20世紀のシンデレラという、ちょっと古風な名称は、まさに彼女のためにあるのでしょうね。グレース・ケリー。裕福な家庭で育ち、ハリウッドで活躍したオスカー女優で、満26歳の時にレーニエ3世と結婚。モナコ公国の公妃になりました。1男2女に恵まれたものの、1982年、52歳で自動車事故死。怒とうのような幸せと不幸です。

 今回の切手は55年、彼女が映画「喝采」でアカデミー主演女優賞を受賞し、オスカー像を受け取った時の写真をもとにデザインされています。授賞式の動画を見ると、シンプルなドレス姿のグレース・ケリーは感謝のスピーチも初々しく、翌年、まさか公妃になるとは誰も予想していなかったでしょう。

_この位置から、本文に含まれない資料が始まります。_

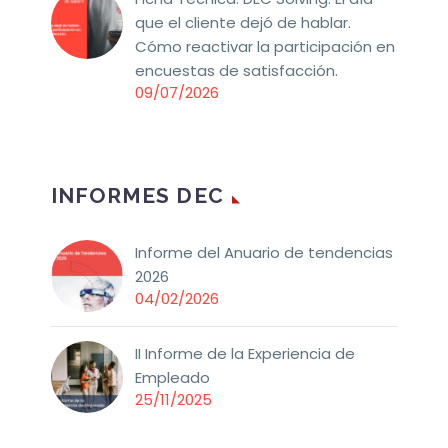
que el cliente dejó de hablar.
Cómo reactivar la participación en
encuestas de satisfacción.
09/07/2026
INFORMES DEC
Informe del Anuario de tendencias
2026
04/02/2026
II Informe de la Experiencia de
Empleado
25/11/2025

モナコは凹版印刷(紙幣の印刷によく使われる技法)の切手をしばしば発行する国で、この作品も細かな線と点で美しく印刷されています。 

 切手美人的に考えると、本国モナコだけでざっと数えて約30種類ものグレース・ケリー切手が発行されています。普通切手に登場したこともあるし、昨年は生誕90周年記念切手も出ました。母国アメリカや他国でもグレース・ケリー切手が出ているので、切手界は、この美しいシンデレラをちょっと消費しすぎではないかと心配するこのごろです。